* [SUPPLIED RECORDS]
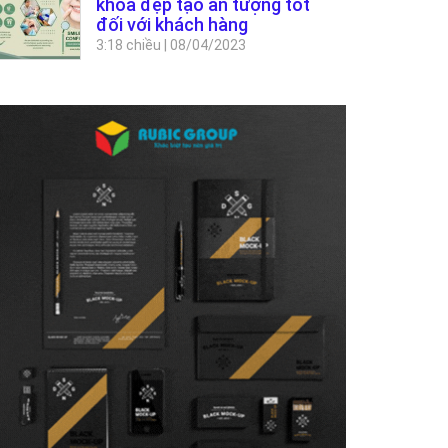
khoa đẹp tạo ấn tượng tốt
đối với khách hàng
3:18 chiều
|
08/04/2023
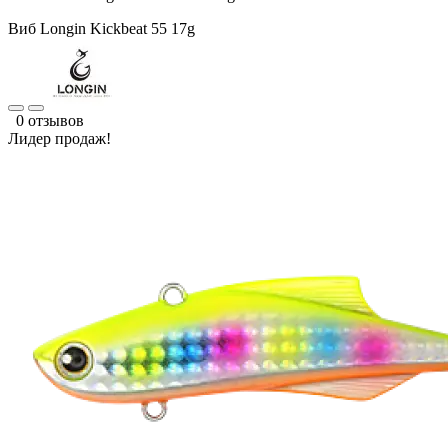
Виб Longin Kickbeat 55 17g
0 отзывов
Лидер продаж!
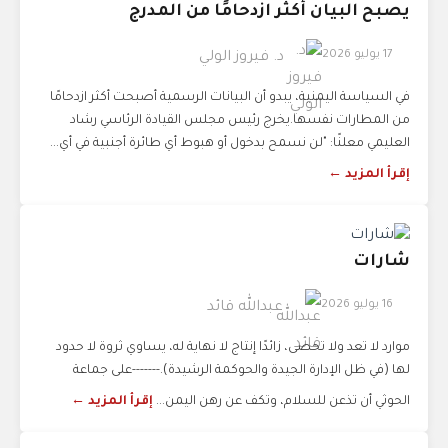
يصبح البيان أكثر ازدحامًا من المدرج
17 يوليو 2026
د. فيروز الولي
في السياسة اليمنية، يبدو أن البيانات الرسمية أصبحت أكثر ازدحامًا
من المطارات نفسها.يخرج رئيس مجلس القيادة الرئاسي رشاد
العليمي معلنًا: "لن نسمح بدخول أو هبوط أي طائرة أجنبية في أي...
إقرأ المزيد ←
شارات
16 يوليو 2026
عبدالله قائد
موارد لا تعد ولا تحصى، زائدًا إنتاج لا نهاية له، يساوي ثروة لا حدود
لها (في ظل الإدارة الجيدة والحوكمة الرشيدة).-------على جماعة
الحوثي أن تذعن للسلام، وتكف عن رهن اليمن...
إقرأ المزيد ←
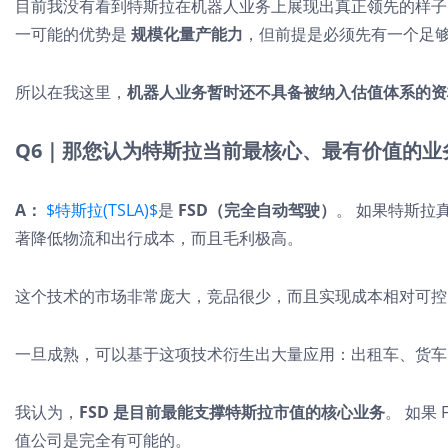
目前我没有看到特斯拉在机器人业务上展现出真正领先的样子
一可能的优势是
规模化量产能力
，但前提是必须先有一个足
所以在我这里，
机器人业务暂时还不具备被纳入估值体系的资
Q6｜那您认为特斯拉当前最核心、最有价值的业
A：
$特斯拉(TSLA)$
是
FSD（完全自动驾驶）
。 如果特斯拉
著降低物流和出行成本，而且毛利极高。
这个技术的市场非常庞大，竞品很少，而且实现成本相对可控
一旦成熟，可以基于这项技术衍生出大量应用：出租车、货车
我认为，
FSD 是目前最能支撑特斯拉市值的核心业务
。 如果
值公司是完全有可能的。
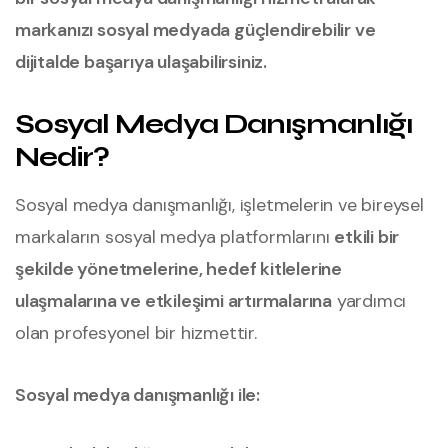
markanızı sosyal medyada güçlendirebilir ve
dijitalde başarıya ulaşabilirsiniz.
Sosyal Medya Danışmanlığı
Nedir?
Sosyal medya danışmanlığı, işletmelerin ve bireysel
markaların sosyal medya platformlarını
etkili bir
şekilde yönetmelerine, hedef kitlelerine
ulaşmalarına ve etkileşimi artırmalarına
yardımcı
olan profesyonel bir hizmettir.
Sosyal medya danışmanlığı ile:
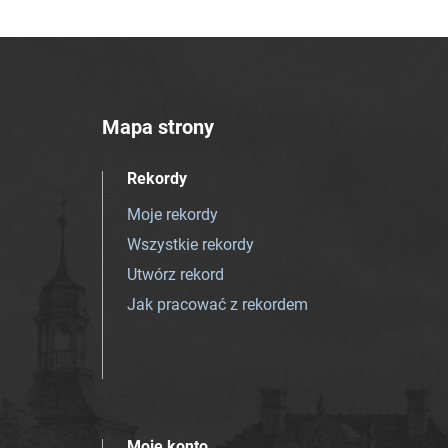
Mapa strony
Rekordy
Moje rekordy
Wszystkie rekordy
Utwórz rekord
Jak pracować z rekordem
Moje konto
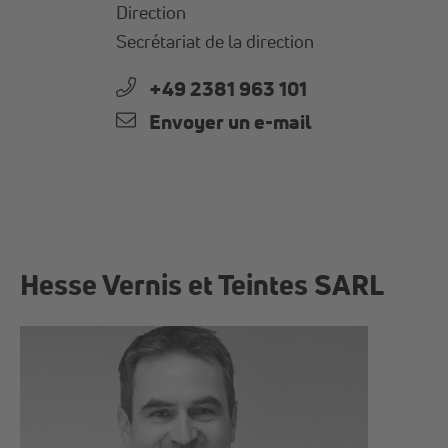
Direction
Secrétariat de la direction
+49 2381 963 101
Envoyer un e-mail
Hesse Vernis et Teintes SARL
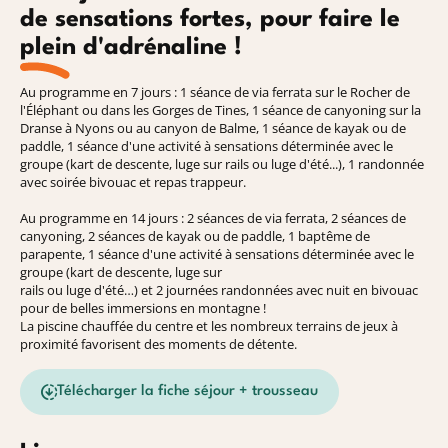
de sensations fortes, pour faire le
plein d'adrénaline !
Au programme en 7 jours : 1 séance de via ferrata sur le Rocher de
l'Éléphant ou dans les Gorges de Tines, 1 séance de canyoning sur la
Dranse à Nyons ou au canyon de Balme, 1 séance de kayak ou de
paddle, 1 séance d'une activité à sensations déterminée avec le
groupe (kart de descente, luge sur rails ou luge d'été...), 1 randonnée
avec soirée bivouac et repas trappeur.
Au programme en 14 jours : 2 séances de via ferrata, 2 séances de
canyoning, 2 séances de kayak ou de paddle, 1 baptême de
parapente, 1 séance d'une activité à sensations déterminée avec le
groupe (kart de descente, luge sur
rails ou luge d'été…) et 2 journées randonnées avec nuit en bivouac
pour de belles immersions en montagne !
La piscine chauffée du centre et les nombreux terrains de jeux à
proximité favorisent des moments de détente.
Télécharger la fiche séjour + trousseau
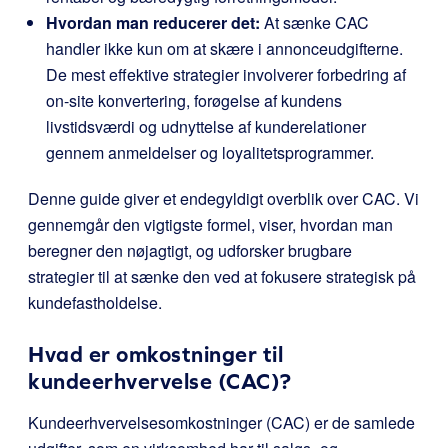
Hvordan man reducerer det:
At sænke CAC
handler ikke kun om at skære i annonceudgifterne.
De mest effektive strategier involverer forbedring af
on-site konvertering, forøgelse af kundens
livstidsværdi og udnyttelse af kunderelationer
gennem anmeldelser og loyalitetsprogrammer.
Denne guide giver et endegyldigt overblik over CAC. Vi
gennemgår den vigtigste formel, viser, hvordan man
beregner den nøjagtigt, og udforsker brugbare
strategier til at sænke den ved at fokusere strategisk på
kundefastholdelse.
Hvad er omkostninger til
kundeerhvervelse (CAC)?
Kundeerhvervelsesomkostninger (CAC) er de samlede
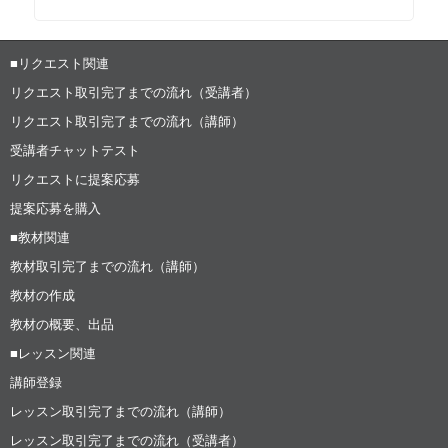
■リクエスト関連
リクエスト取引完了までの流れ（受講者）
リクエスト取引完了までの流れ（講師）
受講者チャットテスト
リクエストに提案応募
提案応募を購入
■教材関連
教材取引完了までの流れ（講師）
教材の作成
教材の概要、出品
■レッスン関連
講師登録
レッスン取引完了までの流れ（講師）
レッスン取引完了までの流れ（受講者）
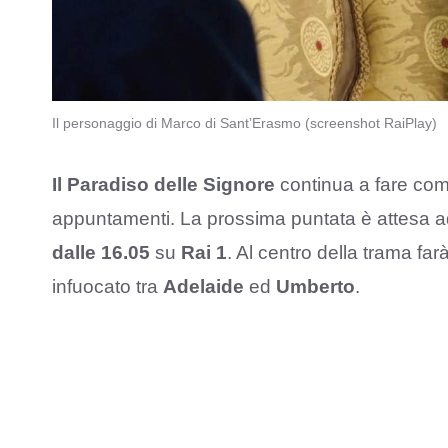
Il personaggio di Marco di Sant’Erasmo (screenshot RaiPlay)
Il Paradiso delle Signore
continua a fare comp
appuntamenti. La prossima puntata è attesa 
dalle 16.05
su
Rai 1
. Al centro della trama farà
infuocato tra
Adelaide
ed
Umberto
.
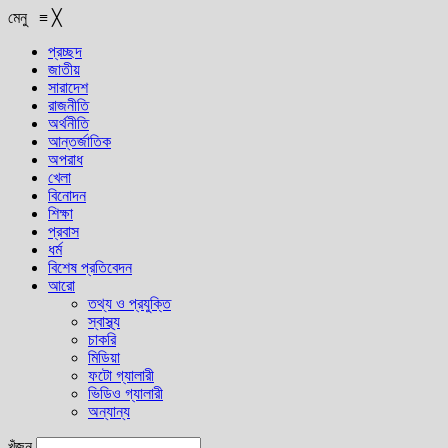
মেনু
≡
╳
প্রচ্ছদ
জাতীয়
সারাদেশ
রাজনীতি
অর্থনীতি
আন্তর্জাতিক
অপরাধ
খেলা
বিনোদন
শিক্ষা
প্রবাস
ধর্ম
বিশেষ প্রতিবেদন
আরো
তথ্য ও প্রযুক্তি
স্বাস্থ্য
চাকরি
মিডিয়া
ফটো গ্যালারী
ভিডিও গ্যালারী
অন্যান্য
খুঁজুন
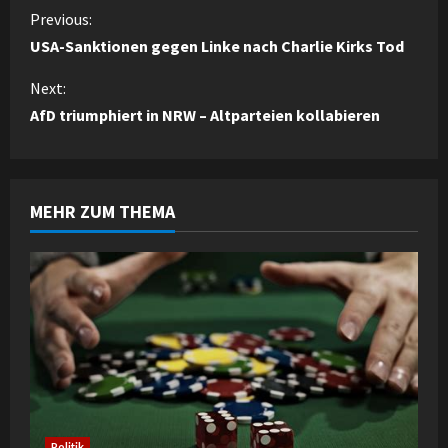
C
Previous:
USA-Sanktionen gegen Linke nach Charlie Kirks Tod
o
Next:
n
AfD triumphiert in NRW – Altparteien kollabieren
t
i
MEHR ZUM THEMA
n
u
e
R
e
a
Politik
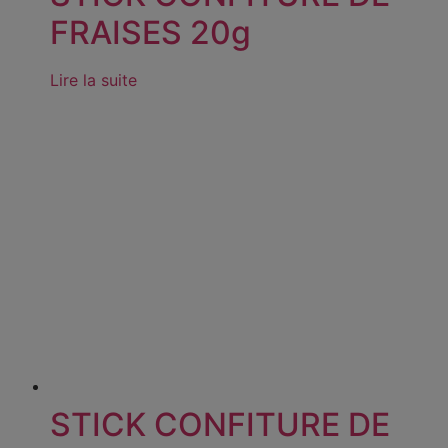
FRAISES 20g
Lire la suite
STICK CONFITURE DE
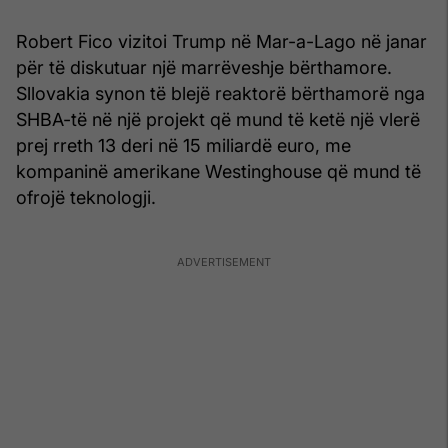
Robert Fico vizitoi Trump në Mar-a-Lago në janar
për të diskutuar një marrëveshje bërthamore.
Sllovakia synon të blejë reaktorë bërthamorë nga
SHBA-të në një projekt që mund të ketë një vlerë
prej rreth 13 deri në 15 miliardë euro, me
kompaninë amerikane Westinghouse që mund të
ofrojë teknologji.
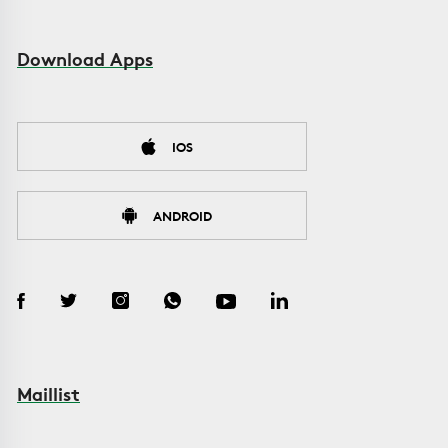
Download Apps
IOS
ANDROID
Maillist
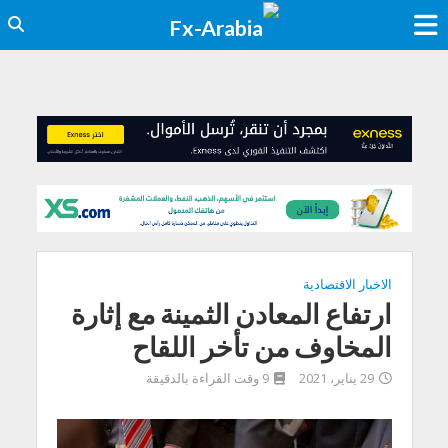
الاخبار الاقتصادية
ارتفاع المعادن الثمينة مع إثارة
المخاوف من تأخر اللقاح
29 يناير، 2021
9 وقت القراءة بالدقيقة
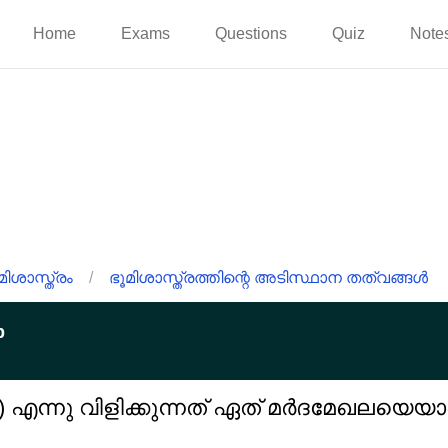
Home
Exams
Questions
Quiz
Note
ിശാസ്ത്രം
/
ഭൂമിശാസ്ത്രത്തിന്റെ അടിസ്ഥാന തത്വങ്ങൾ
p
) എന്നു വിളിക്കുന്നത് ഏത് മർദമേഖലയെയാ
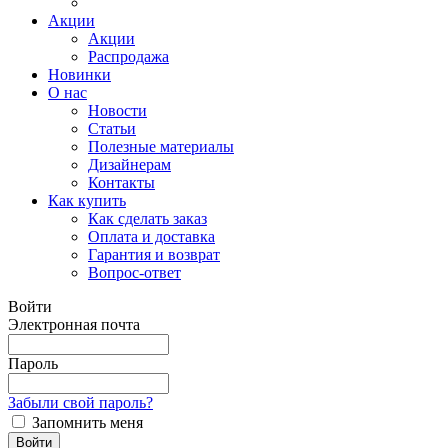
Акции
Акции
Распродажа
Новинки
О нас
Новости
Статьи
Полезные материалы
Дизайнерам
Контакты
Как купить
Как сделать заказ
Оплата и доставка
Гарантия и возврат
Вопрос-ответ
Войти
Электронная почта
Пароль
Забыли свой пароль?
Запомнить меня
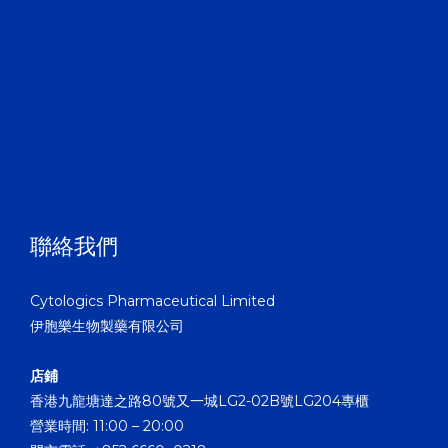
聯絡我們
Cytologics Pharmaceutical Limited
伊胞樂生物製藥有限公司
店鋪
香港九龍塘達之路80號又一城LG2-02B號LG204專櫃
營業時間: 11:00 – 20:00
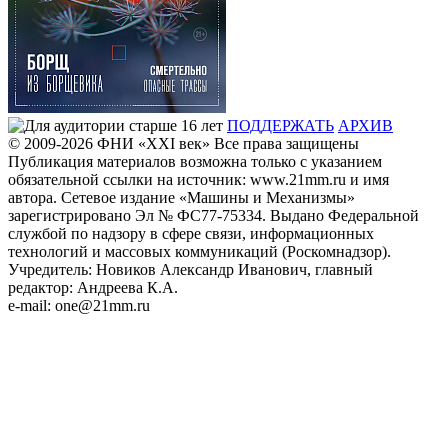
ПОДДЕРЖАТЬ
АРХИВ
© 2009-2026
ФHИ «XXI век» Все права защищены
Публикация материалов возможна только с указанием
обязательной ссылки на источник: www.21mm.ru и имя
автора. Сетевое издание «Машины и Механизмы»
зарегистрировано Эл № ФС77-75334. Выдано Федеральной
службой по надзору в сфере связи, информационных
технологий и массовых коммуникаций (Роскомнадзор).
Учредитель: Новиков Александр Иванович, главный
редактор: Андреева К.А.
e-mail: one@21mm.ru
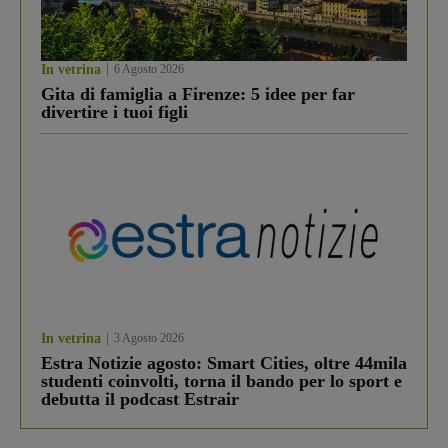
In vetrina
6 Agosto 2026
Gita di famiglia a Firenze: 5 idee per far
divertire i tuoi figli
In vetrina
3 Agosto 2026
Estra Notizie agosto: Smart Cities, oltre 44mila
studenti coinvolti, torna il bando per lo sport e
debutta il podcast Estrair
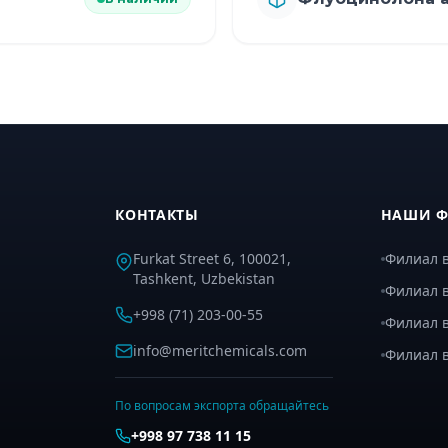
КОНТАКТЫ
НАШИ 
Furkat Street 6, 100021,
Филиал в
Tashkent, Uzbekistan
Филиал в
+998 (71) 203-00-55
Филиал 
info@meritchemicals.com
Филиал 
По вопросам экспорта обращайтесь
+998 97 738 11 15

* [TASK DESCRIPTION] Leave out the pictures and output the rest of the material exactly as written.

* [THE COMPLETED TASK]
khoa đẹp tạo ấn tượng tốt
đối với khách hàng
3:18 chiều
|
08/04/2023
Виб Longin Kickbeat 55 17g
0 отзывов
Лидер продаж!
يصبح البيان أكثر ازدحامًا من المدرج
17 يوليو 2026
د. فيروز الولي
في السياسة اليمنية، يبدو أن البيانات الرسمية أصبحت أكثر ازدحامًا
من المطارات نفسها.يخرج رئيس مجلس القيادة الرئاسي رشاد
العليمي معلنًا: "لن نسمح بدخول أو هبوط أي طائرة أجنبية في أي...
إقرأ المزيد ←
شارات
16 يوليو 2026
عبدالله قائد
موارد لا تعد ولا تحصى، زائدًا إنتاج لا نهاية له، يساوي ثروة لا حدود
لها (في ظل الإدارة الجيدة والحوكمة الرشيدة).-------على جماعة
الحوثي أن تذعن للسلام، وتكف عن رهن اليمن...
إقرأ المزيد ←
目前我没有看到特斯拉在机器人业务上展现出真正领先的样子
一可能的优势是
规模化量产能力
，但前提是必须先有一个足
所以在我这里，
机器人业务暂时还不具备被纳入估值体系的资
Q6｜那您认为特斯拉当前最核心、最有价值的业
A：
$特斯拉(TSLA)$
是
FSD（完全自动驾驶）
。 如果特斯拉
著降低物流和出行成本，而且毛利极高。
这个技术的市场非常庞大，竞品很少，而且实现成本相对可控
一旦成熟，可以基于这项技术衍生出大量应用：出租车、货车
我认为，
FSD 是目前最能支撑特斯拉市值的核心业务
。 如果
值公司是完全有可能的。
markanızı sosyal medyada güçlendirebilir ve
dijitalde başarıya ulaşabilirsiniz.
Sosyal Medya Danışmanlığı
Nedir?
Sosyal medya danışmanlığı, işletmelerin ve bireysel
markaların sosyal medya platformlarını
etkili bir
şekilde yönetmelerine, hedef kitlelerine
ulaşmalarına ve etkileşimi artırmalarına
yardımcı
olan profesyonel bir hizmettir.
Sosyal medya danışmanlığı ile:
Mapa strony
Rekordy
Moje rekordy
Wszystkie rekordy
Utwórz rekord
Jak pracować z rekordem
Moje konto
Direction
Secrétariat de la direction
+49 2381 963 101
Envoyer un e-mail
Hesse Vernis et Teintes SARL
de sensations fortes, pour faire le
plein d'adrénaline !
Au programme en 7 jours : 1 séance de via ferrata sur le Rocher de
l'Éléphant ou dans les Gorges de Tines, 1 séance de canyoning sur la
Dranse à Nyons ou au canyon de Balme, 1 séance de kayak ou de
paddle, 1 séance d'une activité à sensations déterminée avec le
groupe (kart de descente, luge sur rails ou luge d'été...), 1 randonnée
avec soirée bivouac et repas trappeur.
Au programme en 14 jours : 2 séances de via ferrata, 2 séances de
canyoning, 2 séances de kayak ou de paddle, 1 baptême de
parapente, 1 séance d'une activité à sensations déterminée avec le
groupe (kart de descente, luge sur
rails ou luge d'été…) et 2 journées randonnées avec nuit en bivouac
pour de belles immersions en montagne !
La piscine chauffée du centre et les nombreux terrains de jeux à
proximité favorisent des moments de détente.
Télécharger la fiche séjour + trousseau
Hvordan man reducerer det:
At sænke CAC
handler ikke kun om at skære i annonceudgifterne.
De mest effektive strategier involverer forbedring af
on-site konvertering, forøgelse af kundens
livstidsværdi og udnyttelse af kunderelationer
gennem anmeldelser og loyalitetsprogrammer.
Denne guide giver et endegyldigt overblik over CAC. Vi
gennemgår den vigtigste formel, viser, hvordan man
beregner den nøjagtigt, og udforsker brugbare
strategier til at sænke den ved at fokusere strategisk på
kundefastholdelse.
Hvad er omkostninger til
kundeerhvervelse (CAC)?
Kundeerhvervelsesomkostninger (CAC) er de samlede
■リクエスト関連
リクエスト取引完了までの流れ（受講者）
リクエスト取引完了までの流れ（講師）
受講者チャットテスト
リクエストに提案応募
提案応募を購入
■教材関連
教材取引完了までの流れ（講師）
教材の作成
教材の概要、出品
■レッスン関連
講師登録
レッスン取引完了までの流れ（講師）
レッスン取引完了までの流れ（受講者）
Il personaggio di Marco di Sant’Erasmo (screenshot RaiPlay)
Il Paradiso delle Signore
continua a fare comp
appuntamenti. La prossima puntata è attesa 
dalle 16.05
su
Rai 1
. Al centro della trama farà
infuocato tra
Adelaide
ed
Umberto
.
মেনু
≡
╳
প্রচ্ছদ
জাতীয়
সারাদেশ
রাজনীতি
অর্থনীতি
আন্তর্জাতিক
অপরাধ
খেলা
বিনোদন
শিক্ষা
প্রবাস
ধর্ম
বিশেষ প্রতিবেদন
আরো
তথ্য ও প্রযুক্তি
স্বাস্থ্য
চাকরি
মিডিয়া
ফটো গ্যালারী
ভিডিও গ্যালারী
অন্যান্য
খুঁজুন
C
Previous:
USA-Sanktionen gegen Linke nach Charlie Kirks Tod
o
Next:
n
AfD triumphiert in NRW – Altparteien kollabieren
t
i
MEHR ZUM THEMA
n
u
e
R
e
a
Politik
FRAISES 20g
Lire la suite
STICK CONFITURE DE
Robert Fico vizitoi Trump në Mar-a-Lago në janar
për të diskutuar një marrëveshje bërthamore.
Sllovakia synon të blejë reaktorë bërthamorë nga
SHBA-të në një projekt që mund të ketë një vlerë
prej rreth 13 deri në 15 miliardë euro, me
kompaninë amerikane Westinghouse që mund të
ofrojë teknologji.
Download Apps
IOS
ANDROID
Maillist
الاخبار الاقتصادية
ارتفاع المعادن الثمينة مع إثارة
المخاوف من تأخر اللقاح
29 يناير، 2021
9 وقت القراءة بالدقيقة
Home
Exams
Questions
Quiz
Note
ിശാസ്ത്രം
/
ഭൂമിശാസ്ത്രത്തിന്റെ അടിസ്ഥാന തത്വങ്ങൾ
p
) എന്നു വിളിക്കുന്നത് ഏത് മർദമേഖലയെയാ
Акции
Акции
Распродажа
Новинки
О нас
Новости
Статьи
Полезные материалы
Дизайнерам
Контакты
Как купить
Как сделать заказ
Оплата и доставка
Гарантия и возврат
Вопрос-ответ
Войти
Электронная почта
Пароль
Забыли свой пароль?
Запомнить меня
聯絡我們
Cytologics Pharmaceutical Limited
伊胞樂生物製藥有限公司
店鋪
香港九龍塘達之路80號又一城LG2-02B號LG204專櫃
營業時間: 11:00 – 20:00
ПОДДЕРЖАТЬ
АРХИВ
© 2009-2026
ФHИ «XXI век» Все права защищены
Публикация материалов возможна только с указанием
обязательной ссылки на источник: www.21mm.ru и имя
автора. Сетевое издание «Машины и Механизмы»
зарегистрировано Эл № ФС77-75334. Выдано Федеральной
службой по надзору в сфере связи, информационных
технологий и массовых коммуникаций (Роскомнадзор).
Учредитель: Новиков Александр Иванович, главный
редактор: Андреева К.А.
e-mail: one@21mm.ru
In vetrina
6 Agosto 2026
Gita di famiglia a Firenze: 5 idee per far
divertire i tuoi figli
In vetrina
3 Agosto 2026
Estra Notizie agosto: Smart Cities, oltre 44mila
studenti coinvolti, torna il bando per lo sport e
debutta il podcast Estrair
КОНТАКТЫ
НАШИ 
Furkat Street 6, 100021,
Филиал в
Tashkent, Uzbekistan
Филиал в
+998 (71) 203-00-55
Филиал 
info@meritchemicals.com
Филиал 
По вопросам экспорта обращайтесь
+998 97 738 11 15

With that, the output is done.